IRB Barcelona scientists develop The Bioteque to collect biological data

There is a lot of research going on around the world, and that means a lot of data.

On a personal level, we’ve seen computer hard drives constantly jump into memory to keep up with all the information, bigger images, etc. Many people own an external drive with a storage capacity of 1 terabyte (terabyte) or 2 terabytes.

To show the scale of the problem, the European Institute of Bioinformatics (EIBI)EMBL-EBI), from managing a volume of 40 petabytes to working with 250 petabytes in just six years. A petabyte is 1,024 TB, which is the equivalent of 256,000 1 TB drives.

The rapid development of different disciplines in biological and biomedical research fields (such as genomics, proteomics and transcriptomics) in recent decades has led to an exponential growth in the amount of Biological data Available.

About the Bioteque developed by IRB Barcelona scientists

Scientists led by Patrick Aloy, ICREA Researcher and Head of the Laboratory of Structural Bioinformatics and Network Biology at IRB Barcelona, ​​have developed a computational tool to coordinate, integrate and simplify this data.
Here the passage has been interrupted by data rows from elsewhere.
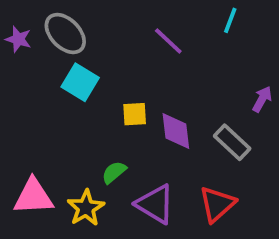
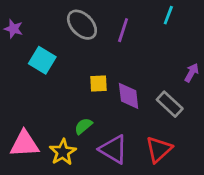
gray ellipse: (65, 33) -> (82, 25), moved
purple line: (168, 41) -> (123, 30), turned 65
cyan square: (80, 82) -> (42, 60), moved

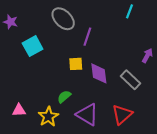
purple line: (123, 30) -> (87, 37), moved
cyan square: (42, 60) -> (33, 46), turned 30
pink triangle: (24, 144) -> (19, 110), size x0.6

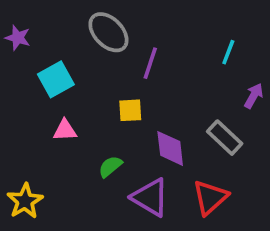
cyan line: (129, 11) -> (228, 52), moved
purple diamond: (99, 73) -> (170, 148), moved
pink triangle: (19, 110) -> (65, 130), moved
yellow star: (48, 117) -> (25, 201), moved

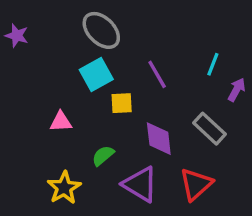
cyan line: (228, 52) -> (213, 64), moved
purple line: (150, 63) -> (157, 74), moved, turned -48
cyan square: (56, 79) -> (96, 74), moved
yellow star: (25, 201) -> (64, 188), moved

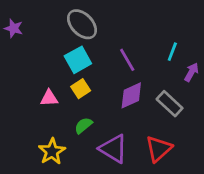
yellow square: (122, 103) -> (81, 89), moved, turned -30
purple diamond: (159, 139) -> (131, 95), moved, turned 72

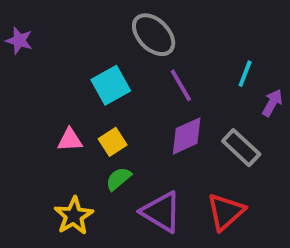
gray ellipse: (82, 24) -> (154, 35), moved
yellow square: (81, 89) -> (113, 142), moved

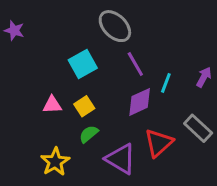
cyan line: (245, 74) -> (166, 83), moved
gray rectangle: (241, 148) -> (198, 128), moved
red triangle: (226, 212) -> (159, 143), moved

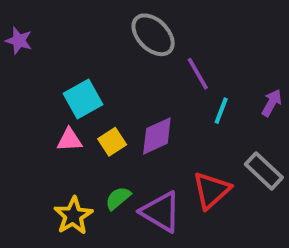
cyan square: (83, 64) -> (83, 99), moved
purple line: (135, 64) -> (198, 74), moved
purple diamond: (140, 102) -> (157, 136), moved
green semicircle: (89, 134) -> (118, 198), moved

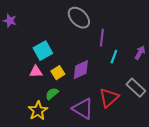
purple line: (198, 74) -> (102, 38), turned 36
green semicircle: (118, 198) -> (52, 94), moved

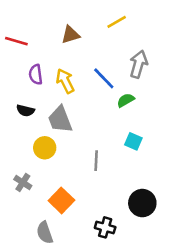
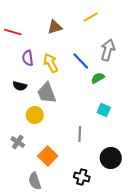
gray line: (96, 161) -> (80, 134), moved

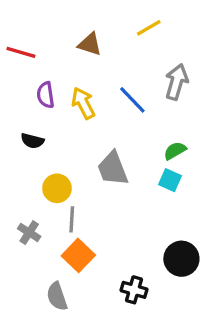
brown triangle: (55, 27) -> (90, 44), turned 35
green semicircle: (98, 78) -> (175, 151), moved
gray trapezoid: (47, 93) -> (113, 169), moved
gray line: (80, 134) -> (72, 219), moved

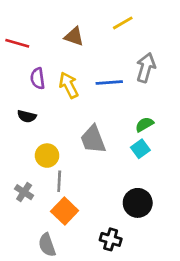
blue line: (132, 100) -> (109, 82), turned -50
cyan square: (170, 180) -> (140, 149), turned 30
black circle: (181, 259) -> (138, 203), moved

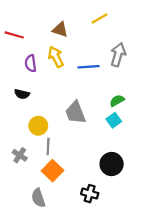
yellow arrow: (69, 85) -> (56, 57), moved

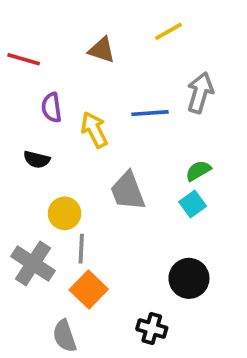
yellow arrow: (56, 57) -> (94, 130), moved
gray cross: (20, 155) -> (33, 264), size x1.6

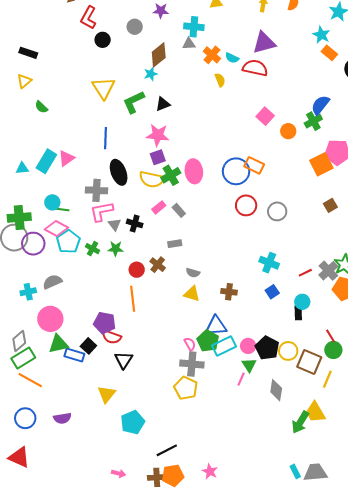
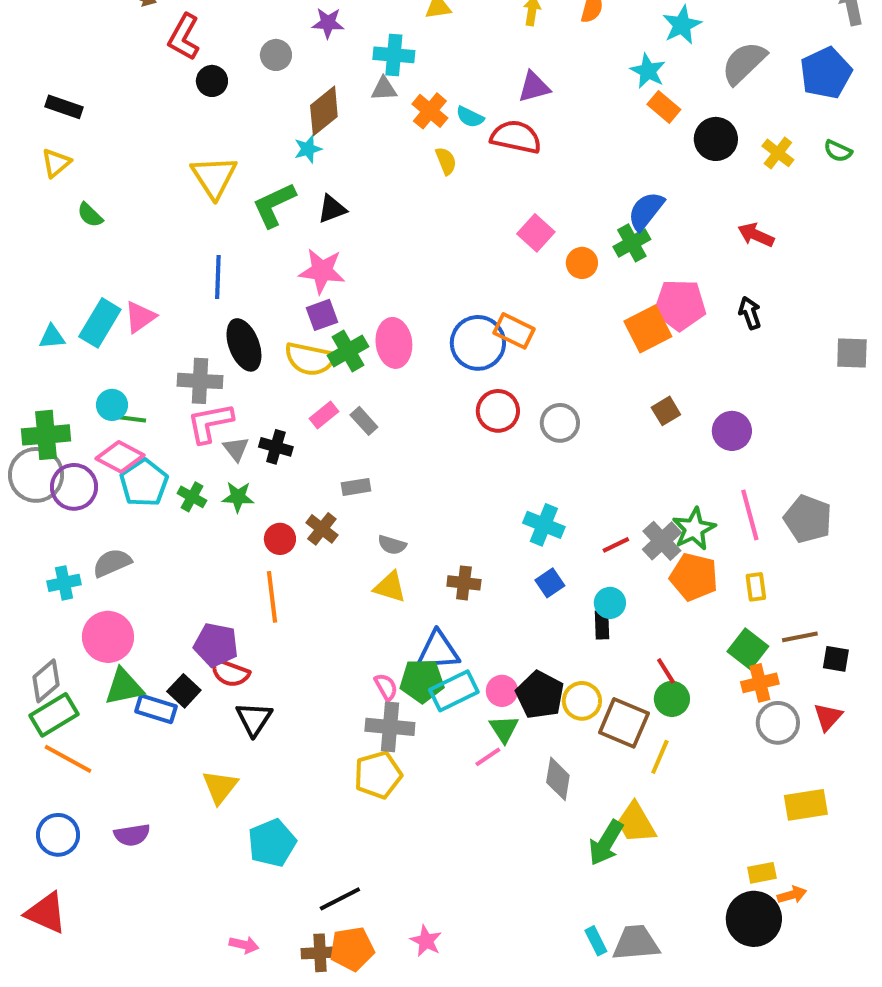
purple triangle: (264, 43) -> (534, 87), size x0.7
green pentagon: (208, 341) -> (422, 681), turned -30
pink line: (241, 379) -> (488, 757), turned 32
yellow pentagon: (186, 388) -> (378, 775), turned 30

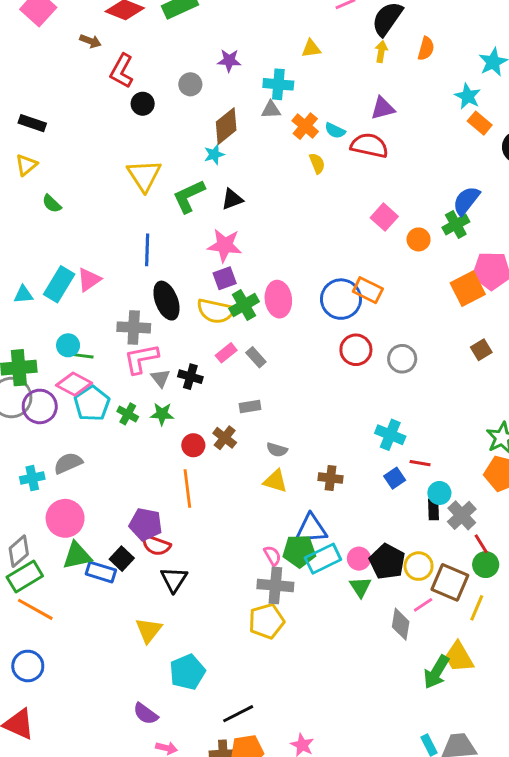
gray cross: (662, 541) -> (462, 515), moved
red line: (616, 545) -> (420, 463), moved, turned 36
pink line: (488, 757) -> (423, 605), moved
purple semicircle: (132, 835) -> (146, 714), moved, turned 45

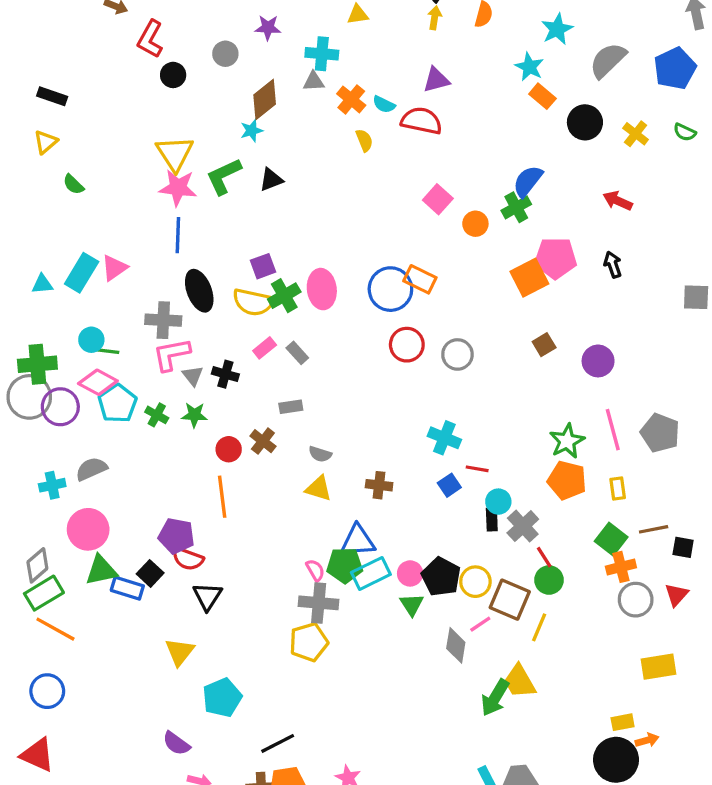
pink star: (225, 245) -> (178, 188), moved

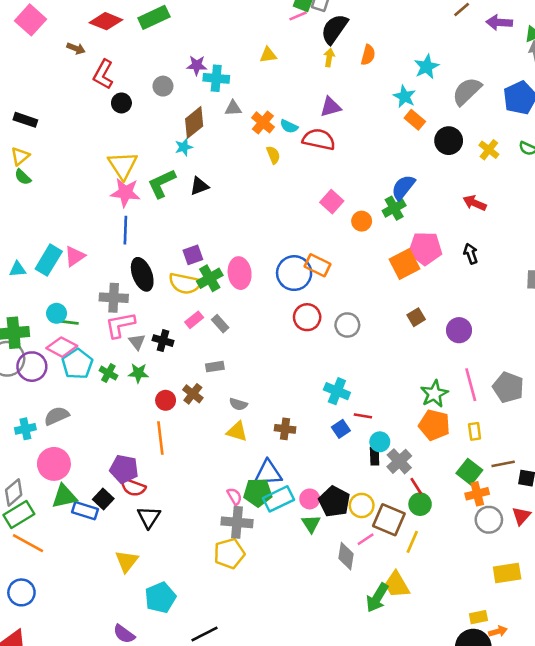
cyan cross: (322, 54) -> (216, 78), moved
green semicircle: (73, 184) -> (23, 177), moved

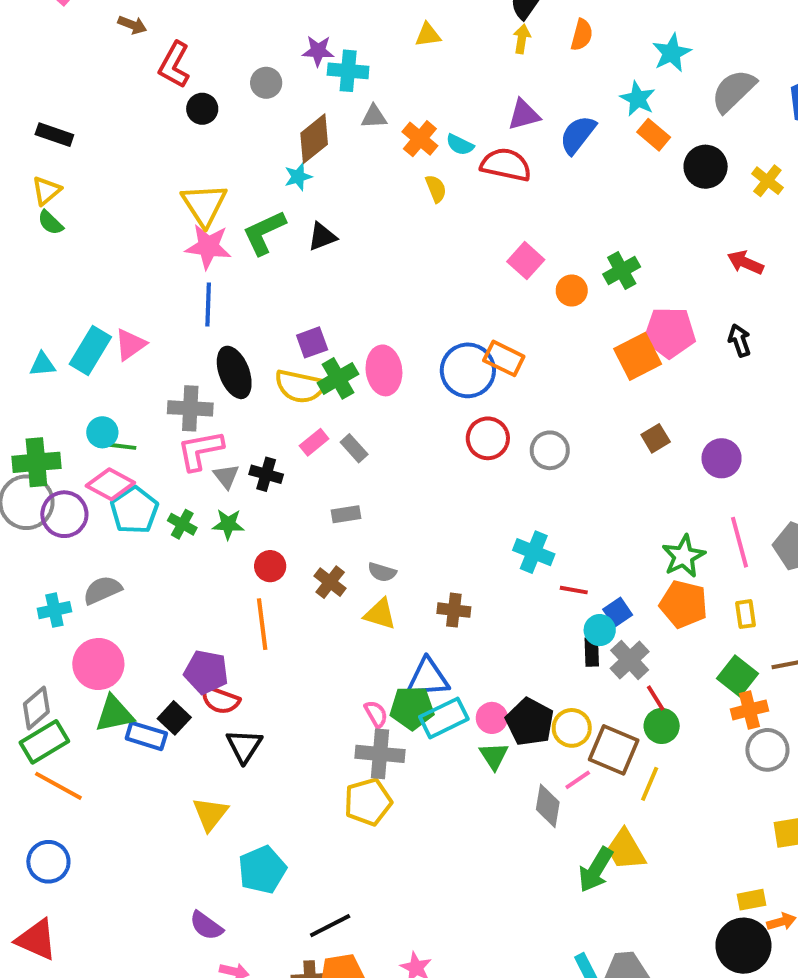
blue semicircle: (403, 187) -> (578, 135), moved
brown cross: (193, 394) -> (330, 582), moved
blue square: (341, 429) -> (618, 612), moved

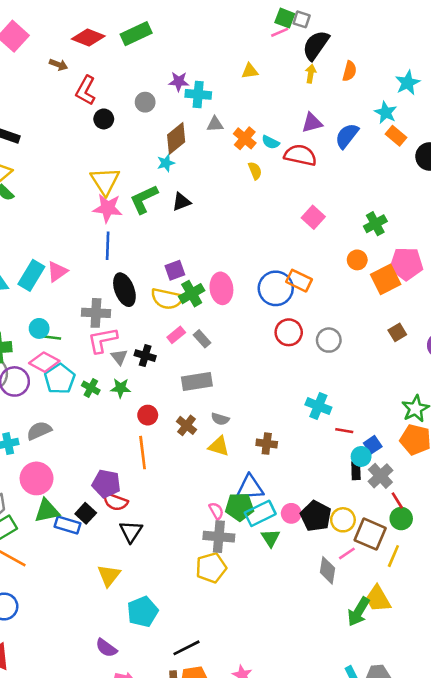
orange circle: (572, 291) -> (357, 260), moved
gray rectangle: (346, 514) -> (197, 381), size x1.6
green triangle: (494, 756) -> (271, 538), moved

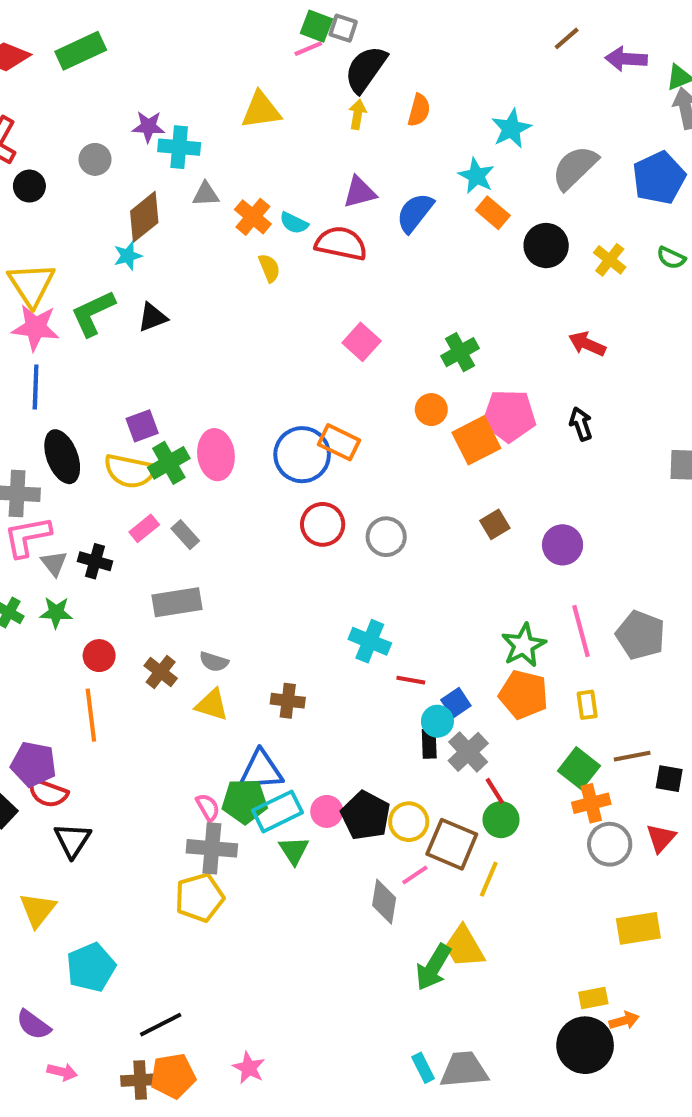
yellow triangle: (250, 71) -> (261, 110), size x1.5

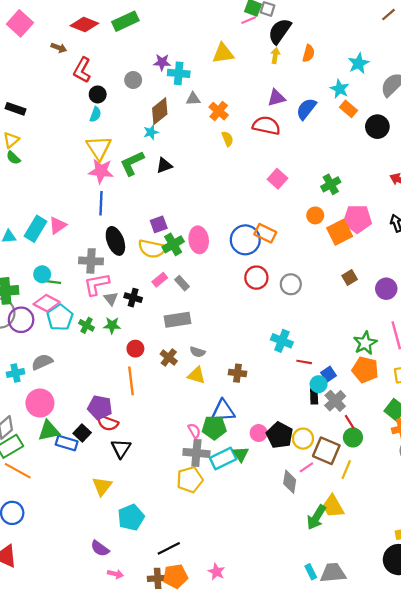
cyan semicircle: (294, 223) -> (95, 114), moved, turned -96
cyan rectangle: (277, 811) -> (223, 459), moved

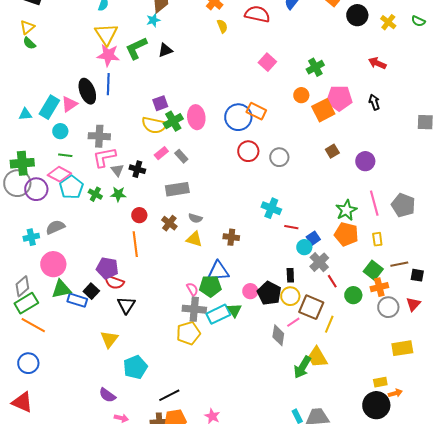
black ellipse: (115, 241) -> (87, 91), moved
cyan circle: (42, 274) -> (60, 131), moved
black rectangle: (314, 396) -> (290, 275), moved
green circle: (353, 437) -> (353, 295), moved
The result is a knowledge graph that provides information on how different biological entities relate to each other, including over 30 million functional interactions.

Bioteque works by integrating different levels of biological complexity and can report, for example, about two related genes, whether they interact physically, whether they are active in the same type of cell, and whether they are linked to the same disease. It can also predict a cell type’s sensitivity or resistance to a particular drug.

“this is account resource The one we have developed is one of the first goals to standardize biological information and is the only one that addresses such diversity and amount of data. It allows for easy and consistent access to practically all currently available biological knowledge, and has tremendous potential to accelerate biomedical research, Alloy said.

Nearly 1,000 descriptors for 12 biological entities

The information in Bioteque has been organized into 12 types of biological entities, such as gene, disease, tissue, cell, etc. For each of these entities, the tool takes into account a series of descriptors or characteristics, for example, the pattern of mutations of a gene, the profile of physical interactions of the resulting proteins, the expression of the gene in different cell types, or its relationship to different diseases. Among the 12 biological entities, the system covers about 1,000 types of descriptors.

“We worked with information from 150 different databases, so first we had to combine it, i.e. put it all in the same ‘language.’ And then we transformed that knowledge into numerical descriptors that could be interpreted by algorithms, that way we could exploit these networks and connections computationally,” said Adria Fernandez, first author of the article and a doctoral student in the same lab.

Bioteque will be expanded periodically with new databases, as they are published. no Tool, databases and algorithms are open access.